What needs to be done:
When the line with "політичної мети. Ми б таке, напевно, нарекли" appears below, start repeating lines exactly, and keep going through the line with "Кіссінджер наговорив у"; add nothing outside that span.
** Opening Records shown block **
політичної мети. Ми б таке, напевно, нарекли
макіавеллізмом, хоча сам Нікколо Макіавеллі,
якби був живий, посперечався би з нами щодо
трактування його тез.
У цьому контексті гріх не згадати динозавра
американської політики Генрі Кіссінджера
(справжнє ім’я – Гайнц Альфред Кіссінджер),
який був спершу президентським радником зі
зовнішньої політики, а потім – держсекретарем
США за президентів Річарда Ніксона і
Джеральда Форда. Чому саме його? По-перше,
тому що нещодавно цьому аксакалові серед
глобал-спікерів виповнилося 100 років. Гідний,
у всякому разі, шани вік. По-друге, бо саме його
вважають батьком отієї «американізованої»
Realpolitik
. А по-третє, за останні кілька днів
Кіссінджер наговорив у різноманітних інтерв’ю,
** Closing Records shown block **
** Opening Records shown block **
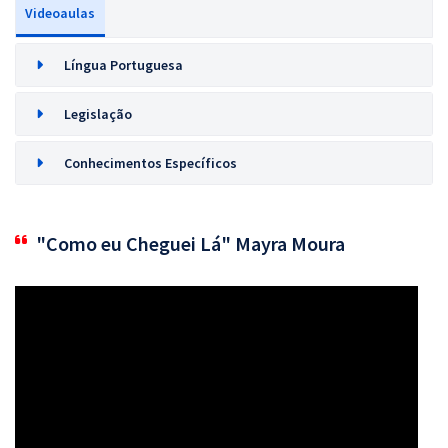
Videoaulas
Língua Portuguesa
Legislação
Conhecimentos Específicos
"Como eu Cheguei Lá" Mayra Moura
** Closing Records shown block **
Worked solution:
політичної мети. Ми б таке, напевно, нарекли
макіавеллізмом, хоча сам Нікколо Макіавеллі,
якби був живий, посперечався би з нами щодо
трактування його тез.
У цьому контексті гріх не згадати динозавра
американської політики Генрі Кіссінджера
(справжнє ім’я – Гайнц Альфред Кіссінджер),
який був спершу президентським радником зі
зовнішньої політики, а потім – держсекретарем
США за президентів Річарда Ніксона і
Джеральда Форда. Чому саме його? По-перше,
тому що нещодавно цьому аксакалові серед
глобал-спікерів виповнилося 100 років. Гідний,
у всякому разі, шани вік. По-друге, бо саме його
вважають батьком отієї «американізованої»
Realpolitik
. А по-третє, за останні кілька днів
Кіссінджер наговорив у різноманітних інтерв’ю,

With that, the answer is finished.